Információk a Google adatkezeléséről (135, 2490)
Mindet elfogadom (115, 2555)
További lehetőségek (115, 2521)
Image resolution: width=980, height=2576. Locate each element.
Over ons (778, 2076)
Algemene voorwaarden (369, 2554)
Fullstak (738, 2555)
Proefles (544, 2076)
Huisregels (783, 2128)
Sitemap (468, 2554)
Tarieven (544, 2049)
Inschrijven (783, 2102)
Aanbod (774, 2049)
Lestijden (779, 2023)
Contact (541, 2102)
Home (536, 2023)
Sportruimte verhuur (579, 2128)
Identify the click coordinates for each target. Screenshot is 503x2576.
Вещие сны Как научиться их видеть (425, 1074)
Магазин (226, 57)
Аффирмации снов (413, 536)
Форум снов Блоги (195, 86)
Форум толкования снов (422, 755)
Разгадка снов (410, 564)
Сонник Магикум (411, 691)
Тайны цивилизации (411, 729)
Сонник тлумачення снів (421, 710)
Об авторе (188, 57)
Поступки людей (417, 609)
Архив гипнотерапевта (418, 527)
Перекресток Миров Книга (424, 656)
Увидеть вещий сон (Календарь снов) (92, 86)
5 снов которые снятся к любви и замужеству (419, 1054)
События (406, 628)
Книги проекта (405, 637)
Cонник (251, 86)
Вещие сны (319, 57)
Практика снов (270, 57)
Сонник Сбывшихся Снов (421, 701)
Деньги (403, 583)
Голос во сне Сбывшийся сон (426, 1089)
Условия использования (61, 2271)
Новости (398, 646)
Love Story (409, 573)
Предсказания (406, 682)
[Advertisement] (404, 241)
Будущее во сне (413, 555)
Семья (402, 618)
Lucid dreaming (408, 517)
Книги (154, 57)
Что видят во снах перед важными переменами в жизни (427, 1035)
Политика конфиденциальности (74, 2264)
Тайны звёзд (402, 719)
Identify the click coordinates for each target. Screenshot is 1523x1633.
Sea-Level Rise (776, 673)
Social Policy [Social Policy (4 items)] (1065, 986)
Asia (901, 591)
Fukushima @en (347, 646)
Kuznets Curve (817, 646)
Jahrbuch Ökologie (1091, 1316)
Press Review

#### Exercise instructions:
Please output only the lines from the first line of the entries through the line with "Форум толкования снов (422, 755)", both included, exactly as written.

#### Result of the task:
Információk a Google adatkezeléséről (135, 2490)
Mindet elfogadom (115, 2555)
További lehetőségek (115, 2521)
Image resolution: width=980, height=2576. Locate each element.
Over ons (778, 2076)
Algemene voorwaarden (369, 2554)
Fullstak (738, 2555)
Proefles (544, 2076)
Huisregels (783, 2128)
Sitemap (468, 2554)
Tarieven (544, 2049)
Inschrijven (783, 2102)
Aanbod (774, 2049)
Lestijden (779, 2023)
Contact (541, 2102)
Home (536, 2023)
Sportruimte verhuur (579, 2128)
Identify the click coordinates for each target. Screenshot is 503x2576.
Вещие сны Как научиться их видеть (425, 1074)
Магазин (226, 57)
Аффирмации снов (413, 536)
Форум снов Блоги (195, 86)
Форум толкования снов (422, 755)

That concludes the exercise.